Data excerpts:
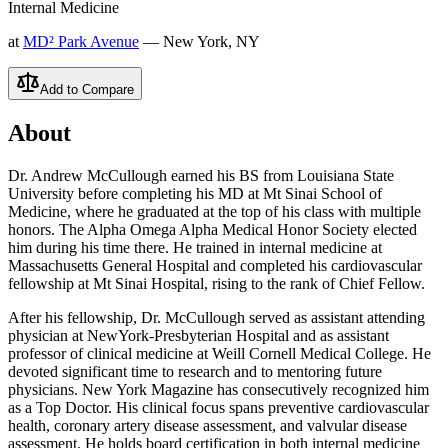
Internal Medicine
at
MD² Park Avenue
— New York, NY
Add to Compare
About
Dr. Andrew McCullough earned his BS from Louisiana State
University before completing his MD at Mt Sinai School of
Medicine, where he graduated at the top of his class with multiple
honors. The Alpha Omega Alpha Medical Honor Society elected
him during his time there. He trained in internal medicine at
Massachusetts General Hospital and completed his cardiovascular
fellowship at Mt Sinai Hospital, rising to the rank of Chief Fellow.
After his fellowship, Dr. McCullough served as assistant attending
physician at NewYork-Presbyterian Hospital and as assistant
professor of clinical medicine at Weill Cornell Medical College. He
devoted significant time to research and to mentoring future
physicians. New York Magazine has consecutively recognized him
as a Top Doctor. His clinical focus spans preventive cardiovascular
health, coronary artery disease assessment, and valvular disease
assessment. He holds board certification in both internal medicine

**WHAT THE TASK REQUIRES**
Your output should be the lines from the one with "physician at NewYork-Presbyterian" through the end of the records above, copied exactly.

**TASK ANSWER**
physician at NewYork-Presbyterian Hospital and as assistant
professor of clinical medicine at Weill Cornell Medical College. He
devoted significant time to research and to mentoring future
physicians. New York Magazine has consecutively recognized him
as a Top Doctor. His clinical focus spans preventive cardiovascular
health, coronary artery disease assessment, and valvular disease
assessment. He holds board certification in both internal medicine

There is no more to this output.